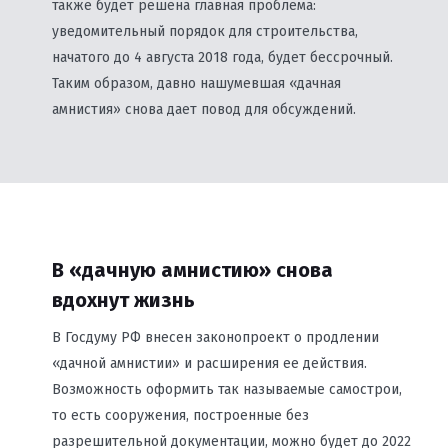
также будет решена главная проблема:
уведомительный порядок для строительства,
начатого до 4 августа 2018 года, будет бессрочный.
Таким образом, давно нашумевшая «дачная
амнистия» снова дает повод для обсуждений.
В «дачную амнистию» снова
вдохнут жизнь
В Госдуму РФ внесен законопроект о продлении
«дачной амнистии» и расширения ее действия.
Возможность оформить так называемые самострои,
то есть сооружения, построенные без
разрешительной документации, можно будет до 2022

● PROMPT
The required output is every line above that contains the string "снова".

● TASK OUTPUT
амнистия» снова дает повод для обсуждений.
В «дачную амнистию» снова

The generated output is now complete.